Highlights & Insights

  • Coupling OOD risk into preference dynamics rather than simply adding bounds to scalarization error—this is a non-trivial step in migrating from single-objective ARCOO to MOO, capturing the essence that risk varies by objective and is coupled with preference gradients.
  • The "shifted reference front" of \(\text{IGD}_{\text{offline}}\) is ingenious: Transforming the offline front into a stricter reference using a shift toward the ideal point constructs an evaluation that requires no true front and avoids rewarding solutions that conservatively stick to the data. It is transferable to any offline evaluation scenario lacking a true front.
  • Two-stage "Diversity First, Convergence Second" selection: Using two complementary metrics for specialized tasks (\(\text{IGD}_{\text{offline}}\) for coverage, HV for quality), with the split point fixed at 128 through hyperparameter scanning, making it clean and reproducible.

Limitations & Future Work

  • Dependency on energy models for risk estimation: The reliability of \(R(\bm{x})\) depends on how well the energy model is trained; energy models themselves may fail in extreme OOD regions, a failure mode not explored in depth.
  • Scalability with objective dimension \(M\): Experiments focused on 2–3 objectives common in Off-MOO-Bench.
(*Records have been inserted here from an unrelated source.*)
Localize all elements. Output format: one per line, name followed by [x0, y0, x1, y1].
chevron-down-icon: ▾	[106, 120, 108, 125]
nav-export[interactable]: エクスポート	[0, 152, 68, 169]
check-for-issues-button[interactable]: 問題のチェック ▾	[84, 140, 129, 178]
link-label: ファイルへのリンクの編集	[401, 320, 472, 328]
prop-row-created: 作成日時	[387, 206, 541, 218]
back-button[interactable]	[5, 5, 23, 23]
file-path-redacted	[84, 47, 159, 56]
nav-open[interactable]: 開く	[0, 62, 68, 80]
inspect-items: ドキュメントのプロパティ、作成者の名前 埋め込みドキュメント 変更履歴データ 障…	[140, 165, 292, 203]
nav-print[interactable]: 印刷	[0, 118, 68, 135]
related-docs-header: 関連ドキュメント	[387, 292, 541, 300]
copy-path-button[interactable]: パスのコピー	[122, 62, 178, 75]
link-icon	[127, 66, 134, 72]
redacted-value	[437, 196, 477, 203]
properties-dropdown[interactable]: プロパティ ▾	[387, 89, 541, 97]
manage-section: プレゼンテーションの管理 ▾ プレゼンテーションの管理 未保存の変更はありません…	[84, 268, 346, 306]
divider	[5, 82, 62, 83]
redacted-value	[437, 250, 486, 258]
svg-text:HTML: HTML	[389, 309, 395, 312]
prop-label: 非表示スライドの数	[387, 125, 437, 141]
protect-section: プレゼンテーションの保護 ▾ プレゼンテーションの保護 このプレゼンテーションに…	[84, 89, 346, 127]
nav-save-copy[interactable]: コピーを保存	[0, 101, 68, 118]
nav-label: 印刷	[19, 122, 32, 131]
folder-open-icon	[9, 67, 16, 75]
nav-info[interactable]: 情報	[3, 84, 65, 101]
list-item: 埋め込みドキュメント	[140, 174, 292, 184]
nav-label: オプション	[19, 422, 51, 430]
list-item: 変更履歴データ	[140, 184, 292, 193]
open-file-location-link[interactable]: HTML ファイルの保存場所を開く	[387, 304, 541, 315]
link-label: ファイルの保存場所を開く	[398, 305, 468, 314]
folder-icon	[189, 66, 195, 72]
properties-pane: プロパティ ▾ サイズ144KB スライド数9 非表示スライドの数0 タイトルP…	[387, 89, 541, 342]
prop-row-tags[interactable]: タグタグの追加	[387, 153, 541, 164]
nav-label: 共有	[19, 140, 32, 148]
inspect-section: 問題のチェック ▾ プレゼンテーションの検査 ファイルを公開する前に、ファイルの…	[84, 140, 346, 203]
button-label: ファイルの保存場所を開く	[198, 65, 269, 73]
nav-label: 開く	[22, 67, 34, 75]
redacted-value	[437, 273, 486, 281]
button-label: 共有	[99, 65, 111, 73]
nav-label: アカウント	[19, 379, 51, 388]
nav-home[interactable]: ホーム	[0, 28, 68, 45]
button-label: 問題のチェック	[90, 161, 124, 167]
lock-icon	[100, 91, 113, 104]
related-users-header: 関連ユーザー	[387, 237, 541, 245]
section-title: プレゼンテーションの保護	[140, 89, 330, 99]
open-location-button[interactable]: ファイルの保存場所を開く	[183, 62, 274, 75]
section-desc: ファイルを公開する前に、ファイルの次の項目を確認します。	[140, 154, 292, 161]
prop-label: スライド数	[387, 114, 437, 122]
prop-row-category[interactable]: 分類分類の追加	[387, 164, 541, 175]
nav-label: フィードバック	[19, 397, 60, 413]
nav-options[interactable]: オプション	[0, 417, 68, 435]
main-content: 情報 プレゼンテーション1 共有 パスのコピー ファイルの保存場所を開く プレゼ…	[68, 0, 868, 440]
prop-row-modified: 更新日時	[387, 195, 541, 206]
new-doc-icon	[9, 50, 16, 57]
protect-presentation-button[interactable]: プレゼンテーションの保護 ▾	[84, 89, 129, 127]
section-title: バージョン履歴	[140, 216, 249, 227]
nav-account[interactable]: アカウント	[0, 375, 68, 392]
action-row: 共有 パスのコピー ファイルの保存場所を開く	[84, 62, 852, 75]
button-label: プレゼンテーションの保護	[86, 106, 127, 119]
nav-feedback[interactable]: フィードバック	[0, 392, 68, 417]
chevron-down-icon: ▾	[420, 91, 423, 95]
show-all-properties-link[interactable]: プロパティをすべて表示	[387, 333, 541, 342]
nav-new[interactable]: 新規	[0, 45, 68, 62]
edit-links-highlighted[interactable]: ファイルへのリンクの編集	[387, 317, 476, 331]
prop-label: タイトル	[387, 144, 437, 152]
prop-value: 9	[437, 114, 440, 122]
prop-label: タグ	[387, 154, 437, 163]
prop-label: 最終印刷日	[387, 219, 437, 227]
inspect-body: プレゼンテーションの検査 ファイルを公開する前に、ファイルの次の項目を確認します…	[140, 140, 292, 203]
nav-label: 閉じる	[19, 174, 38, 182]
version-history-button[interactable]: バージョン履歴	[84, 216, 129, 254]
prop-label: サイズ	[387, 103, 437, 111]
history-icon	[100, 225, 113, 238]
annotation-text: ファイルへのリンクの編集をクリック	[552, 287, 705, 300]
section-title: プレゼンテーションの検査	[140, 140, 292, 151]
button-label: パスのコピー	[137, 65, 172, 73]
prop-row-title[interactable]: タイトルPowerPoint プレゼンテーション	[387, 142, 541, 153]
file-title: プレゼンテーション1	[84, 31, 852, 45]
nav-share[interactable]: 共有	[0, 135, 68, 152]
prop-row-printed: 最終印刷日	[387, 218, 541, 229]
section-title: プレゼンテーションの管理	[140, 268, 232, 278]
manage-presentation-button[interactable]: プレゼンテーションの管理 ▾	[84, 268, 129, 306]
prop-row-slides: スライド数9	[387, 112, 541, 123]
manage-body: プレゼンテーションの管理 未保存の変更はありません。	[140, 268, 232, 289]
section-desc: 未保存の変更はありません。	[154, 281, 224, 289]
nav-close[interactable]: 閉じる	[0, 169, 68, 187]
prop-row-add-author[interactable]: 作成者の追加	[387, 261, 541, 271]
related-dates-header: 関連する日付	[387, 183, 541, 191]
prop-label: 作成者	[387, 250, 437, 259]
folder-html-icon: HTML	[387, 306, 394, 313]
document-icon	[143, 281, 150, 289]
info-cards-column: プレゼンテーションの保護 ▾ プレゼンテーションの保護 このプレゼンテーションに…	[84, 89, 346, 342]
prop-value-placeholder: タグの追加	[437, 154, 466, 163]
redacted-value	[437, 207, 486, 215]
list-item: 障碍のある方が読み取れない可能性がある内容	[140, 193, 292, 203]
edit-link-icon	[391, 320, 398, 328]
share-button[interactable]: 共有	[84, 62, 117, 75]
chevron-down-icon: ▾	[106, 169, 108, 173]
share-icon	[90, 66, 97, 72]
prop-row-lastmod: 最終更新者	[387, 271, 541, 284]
Whether Pareto dominance sparsity, preference simplex sampling, and \(\text{IGD}_{\text{offline}}\) computation remain manageable for many-objective optimization (large \(M\)) is not fully verified.
  • Training cost of nested bi-level optimization: Alternating inner/outer loops plus Langevin sampling for the energy model is heavier than single-layer PSL. The paper lacks runtime/resource comparisons with baselines (some baselines are marked N/A due to runtime/memory limits).
  • Future Directions: Adaptive adjustment of risk momentum \(c\) and shift amount \(\beta\); extending the method to mixed/discrete design spaces; exploring lighter risk estimation alternatives to energy models.
  • vs. Single-objective Offline Optimization (COMs / IOMs / Tri-Mentoring): These rely on surrogate conservatism to penalize OOD overestimation but show poor diversity when naively extended to MOO. DOMOO embeds risk control into preference updates and explicitly optimizes diversity.
  • vs. Online MOO (MOBO / Evolutionary Algorithms): Online methods rely on active queries to remain immune to OOD, while they are crippled by OOD errors in offline settings (multiple N/A in tables). DOMOO uses surrogates and risk control without any queries.
  • vs. PSL Methods (PSL-MOBO / EPS / CDM-PSL): These mostly rely on Gaussian Process surrogates designed for online settings and suffer severe OOD offline. DOMOO’s Nested PSL + Risk Control is specifically restructured for offline scenarios, supplemented by an offline-specific diversity metric.

Rating

  • Novelty: ⭐⭐⭐⭐⭐ "Risk coupling into preference gradients + offline-exclusive IGD" is a substantial new solution for offline MOO.
  • Experimental Thoroughness: ⭐⭐⭐⭐ Comprehensive metrics and ablation on 5 Off-MOO-Bench task categories; lacks runtime and high-dimensional comparisons.
  • Writing Quality: ⭐⭐⭐⭐ Clear logic from motivation to mechanism; some formulas are dense.
  • Value: ⭐⭐⭐⭐⭐ Offline MOO (protein/molecule design) has significant real-world impact; method is reusable.